Timothe Beiko
2020
On the Creation of a Corpus for Coherence Evaluation of Discursive Units
Elham Mohammadi
|
Timothe Beiko
|
Leila Kosseim
Proceedings of the Twelfth Language Resources and Evaluation Conference
In this paper, we report on our experiments towards the creation of a corpus for coherence evaluation. Most corpora for textual coherence evaluation are composed of randomly shuffled sentences that focus on sentence ordering, regardless of whether the sentences were originally related by a discourse relation. To the best of our knowledge, no publicly available corpus has been designed specifically for the evaluation of coherence of known discursive units. In this paper, we focus on coherence modeling at the intra-discursive level and describe our approach to build a corpus of incoherent pairs of sentences. We experimented with a variety of corruption strategies to create synthetic incoherent pairs of discourse arguments from coherent ones. Using discourse argument pairs from the Penn Discourse Tree Bank, we generate incoherent discourse argument pairs, by swapping either their discourse connective or a discourse argument.
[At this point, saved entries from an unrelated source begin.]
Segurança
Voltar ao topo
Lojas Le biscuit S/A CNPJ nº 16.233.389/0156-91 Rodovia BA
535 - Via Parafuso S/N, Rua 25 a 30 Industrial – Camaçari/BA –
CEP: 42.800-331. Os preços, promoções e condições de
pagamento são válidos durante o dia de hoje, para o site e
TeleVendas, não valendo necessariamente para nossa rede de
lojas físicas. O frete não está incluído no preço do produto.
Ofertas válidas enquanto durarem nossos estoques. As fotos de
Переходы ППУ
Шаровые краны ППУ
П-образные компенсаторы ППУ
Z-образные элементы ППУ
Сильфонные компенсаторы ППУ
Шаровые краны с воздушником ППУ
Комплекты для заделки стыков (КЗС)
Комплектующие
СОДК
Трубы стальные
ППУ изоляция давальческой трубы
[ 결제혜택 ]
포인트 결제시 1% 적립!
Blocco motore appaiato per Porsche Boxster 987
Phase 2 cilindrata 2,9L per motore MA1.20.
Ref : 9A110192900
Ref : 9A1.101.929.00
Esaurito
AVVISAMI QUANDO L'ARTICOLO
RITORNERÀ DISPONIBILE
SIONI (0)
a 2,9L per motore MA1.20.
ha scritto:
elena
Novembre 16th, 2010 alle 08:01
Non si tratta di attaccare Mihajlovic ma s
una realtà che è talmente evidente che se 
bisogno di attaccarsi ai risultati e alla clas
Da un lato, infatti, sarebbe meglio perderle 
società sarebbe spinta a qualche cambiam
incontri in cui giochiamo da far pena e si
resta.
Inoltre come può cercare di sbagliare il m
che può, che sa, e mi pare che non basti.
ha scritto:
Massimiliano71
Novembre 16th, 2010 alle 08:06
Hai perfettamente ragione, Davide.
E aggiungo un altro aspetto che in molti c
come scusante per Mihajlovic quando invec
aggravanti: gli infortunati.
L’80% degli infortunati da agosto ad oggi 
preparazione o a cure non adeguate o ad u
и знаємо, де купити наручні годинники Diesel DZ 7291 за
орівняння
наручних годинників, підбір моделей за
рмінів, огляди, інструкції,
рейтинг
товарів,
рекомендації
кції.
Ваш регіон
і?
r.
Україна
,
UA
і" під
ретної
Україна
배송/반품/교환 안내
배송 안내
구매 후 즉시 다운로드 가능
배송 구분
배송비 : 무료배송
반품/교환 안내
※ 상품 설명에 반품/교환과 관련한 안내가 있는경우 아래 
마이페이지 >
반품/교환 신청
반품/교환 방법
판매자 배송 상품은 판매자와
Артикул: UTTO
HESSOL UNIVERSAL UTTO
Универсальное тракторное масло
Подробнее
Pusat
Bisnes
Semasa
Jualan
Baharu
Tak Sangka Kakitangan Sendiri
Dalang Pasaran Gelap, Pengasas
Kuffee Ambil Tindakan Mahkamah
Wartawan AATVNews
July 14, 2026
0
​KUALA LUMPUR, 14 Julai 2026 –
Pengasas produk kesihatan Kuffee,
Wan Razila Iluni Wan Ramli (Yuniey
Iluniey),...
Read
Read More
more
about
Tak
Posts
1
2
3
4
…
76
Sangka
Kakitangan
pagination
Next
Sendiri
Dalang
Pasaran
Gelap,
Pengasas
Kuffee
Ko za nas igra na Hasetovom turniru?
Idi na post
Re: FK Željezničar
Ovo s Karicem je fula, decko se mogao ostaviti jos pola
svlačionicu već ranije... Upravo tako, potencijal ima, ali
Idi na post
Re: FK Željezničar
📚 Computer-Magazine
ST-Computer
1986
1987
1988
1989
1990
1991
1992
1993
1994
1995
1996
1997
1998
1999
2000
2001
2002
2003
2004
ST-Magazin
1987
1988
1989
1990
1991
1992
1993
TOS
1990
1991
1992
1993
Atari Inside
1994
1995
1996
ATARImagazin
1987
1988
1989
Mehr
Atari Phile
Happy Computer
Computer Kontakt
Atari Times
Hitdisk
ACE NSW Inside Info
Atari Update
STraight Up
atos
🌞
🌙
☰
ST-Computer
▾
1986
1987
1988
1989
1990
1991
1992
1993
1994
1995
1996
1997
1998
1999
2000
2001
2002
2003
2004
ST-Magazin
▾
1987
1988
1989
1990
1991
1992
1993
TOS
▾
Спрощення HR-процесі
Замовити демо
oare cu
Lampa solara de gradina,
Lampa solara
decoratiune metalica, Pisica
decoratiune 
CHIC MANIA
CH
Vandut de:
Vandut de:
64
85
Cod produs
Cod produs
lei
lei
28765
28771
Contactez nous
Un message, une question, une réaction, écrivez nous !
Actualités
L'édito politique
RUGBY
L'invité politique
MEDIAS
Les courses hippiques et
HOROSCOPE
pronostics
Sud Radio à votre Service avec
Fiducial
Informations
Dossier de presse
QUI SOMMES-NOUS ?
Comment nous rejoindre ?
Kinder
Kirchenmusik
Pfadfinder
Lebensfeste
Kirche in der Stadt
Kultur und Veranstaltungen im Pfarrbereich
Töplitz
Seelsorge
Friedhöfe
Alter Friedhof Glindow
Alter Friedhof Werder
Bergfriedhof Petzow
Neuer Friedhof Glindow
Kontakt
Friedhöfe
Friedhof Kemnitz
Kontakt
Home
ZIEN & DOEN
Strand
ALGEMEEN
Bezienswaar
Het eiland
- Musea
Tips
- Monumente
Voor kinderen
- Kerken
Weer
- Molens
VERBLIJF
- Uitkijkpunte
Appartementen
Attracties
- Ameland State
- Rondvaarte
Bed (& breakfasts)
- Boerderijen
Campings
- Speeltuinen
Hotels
To evaluate how incoherent the generated corpora are, we use a convolutional neural network to try to distinguish the original pairs from the corrupted ones. Results of the classifier as well as a manual inspection of the corpora show that generating such corpora is still a challenge as the generated instances are clearly not “incoherent enough”, indicating that more effort should be spent on developing more robust ways of generating incoherent corpora.